(Transcribed page contents)
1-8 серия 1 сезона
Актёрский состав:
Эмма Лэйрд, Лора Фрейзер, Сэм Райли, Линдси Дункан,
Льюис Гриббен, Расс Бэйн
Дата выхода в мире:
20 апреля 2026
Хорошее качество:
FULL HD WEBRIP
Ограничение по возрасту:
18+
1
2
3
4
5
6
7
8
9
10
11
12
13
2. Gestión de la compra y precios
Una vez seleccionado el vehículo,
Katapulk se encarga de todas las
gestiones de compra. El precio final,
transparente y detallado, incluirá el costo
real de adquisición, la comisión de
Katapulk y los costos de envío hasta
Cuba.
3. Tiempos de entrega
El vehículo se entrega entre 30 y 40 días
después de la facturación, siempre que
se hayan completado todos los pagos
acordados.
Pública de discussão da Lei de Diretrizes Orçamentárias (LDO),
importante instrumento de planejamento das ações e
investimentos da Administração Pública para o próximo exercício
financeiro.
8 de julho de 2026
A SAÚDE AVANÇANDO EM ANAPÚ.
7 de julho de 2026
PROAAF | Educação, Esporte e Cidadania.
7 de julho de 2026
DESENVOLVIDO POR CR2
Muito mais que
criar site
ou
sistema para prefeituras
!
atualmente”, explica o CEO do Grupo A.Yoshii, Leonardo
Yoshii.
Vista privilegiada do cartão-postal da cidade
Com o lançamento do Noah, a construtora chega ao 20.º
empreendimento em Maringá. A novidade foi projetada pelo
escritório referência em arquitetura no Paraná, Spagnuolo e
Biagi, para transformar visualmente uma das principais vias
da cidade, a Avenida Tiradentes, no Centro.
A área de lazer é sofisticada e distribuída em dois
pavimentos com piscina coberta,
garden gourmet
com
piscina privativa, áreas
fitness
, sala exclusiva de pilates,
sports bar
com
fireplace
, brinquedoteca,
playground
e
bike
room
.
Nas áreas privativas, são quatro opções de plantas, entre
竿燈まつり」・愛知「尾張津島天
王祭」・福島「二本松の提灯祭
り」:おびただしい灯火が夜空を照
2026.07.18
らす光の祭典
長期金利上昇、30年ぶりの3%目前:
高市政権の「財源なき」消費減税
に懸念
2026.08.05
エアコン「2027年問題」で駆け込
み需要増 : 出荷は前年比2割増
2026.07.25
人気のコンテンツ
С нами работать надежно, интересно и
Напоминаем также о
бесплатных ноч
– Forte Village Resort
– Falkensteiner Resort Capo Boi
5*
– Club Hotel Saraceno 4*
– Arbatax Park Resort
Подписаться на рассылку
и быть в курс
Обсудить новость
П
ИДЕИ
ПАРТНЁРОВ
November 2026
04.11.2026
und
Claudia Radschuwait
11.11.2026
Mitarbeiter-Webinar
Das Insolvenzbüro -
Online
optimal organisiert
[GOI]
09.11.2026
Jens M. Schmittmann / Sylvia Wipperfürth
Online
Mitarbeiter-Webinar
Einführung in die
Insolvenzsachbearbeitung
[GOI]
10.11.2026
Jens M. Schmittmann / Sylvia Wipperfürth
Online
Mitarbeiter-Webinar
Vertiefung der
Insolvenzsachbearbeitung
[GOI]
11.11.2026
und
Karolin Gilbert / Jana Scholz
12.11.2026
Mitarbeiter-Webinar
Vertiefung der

▶ YOUR GOAL: Check the data above and report how many lines include the word "Pública", using a bare number.

▶ WORKED SOLUTION: 2